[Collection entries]
== Segment start ==
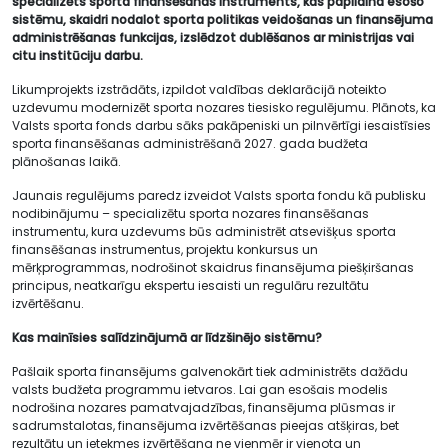
specializēts sporta finansēšanas instruments, kas papildina esošo
sistēmu, skaidri nodalot sporta politikas veidošanas un finansējuma
administrēšanas funkcijas, izslēdzot dublēšanos ar ministrijas vai
citu institūciju darbu.
Likumprojekts izstrādāts, izpildot valdības deklarācijā noteikto
uzdevumu modernizēt sporta nozares tiesisko regulējumu. Plānots, ka
Valsts sporta fonds darbu sāks pakāpeniski un pilnvērtīgi iesaistīsies
sporta finansēšanas administrēšanā 2027. gada budžeta
plānošanas laikā.
Jaunais regulējums paredz izveidot Valsts sporta fondu kā publisku
nodibinājumu – specializētu sporta nozares finansēšanas
instrumentu, kura uzdevums būs administrēt atsevišķus sporta
finansēšanas instrumentus, projektu konkursus un
mērķprogrammas, nodrošinot skaidrus finansējuma piešķiršanas
principus, neatkarīgu ekspertu iesaisti un regulāru rezultātu
izvērtēšanu.
Kas mainīsies salīdzinājumā ar līdzšinējo sistēmu?
Pašlaik sporta finansējums galvenokārt tiek administrēts dažādu
valsts budžeta programmu ietvaros. Lai gan esošais modelis
nodrošina nozares pamatvajadzības, finansējuma plūsmas ir
sadrumstalotas, finansējuma izvērtēšanas pieejas atšķiras, bet
rezultātu un ietekmes izvērtēšana ne vienmēr ir vienota un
== Segment end ==
About this exercise: Exactly the lines from the top of the entries through the line with "citu institūciju darbu.", inclusive, must be given again, with every picture omitted.

Solution for this exercise:
specializēts sporta finansēšanas instruments, kas papildina esošo
sistēmu, skaidri nodalot sporta politikas veidošanas un finansējuma
administrēšanas funkcijas, izslēdzot dublēšanos ar ministrijas vai
citu institūciju darbu.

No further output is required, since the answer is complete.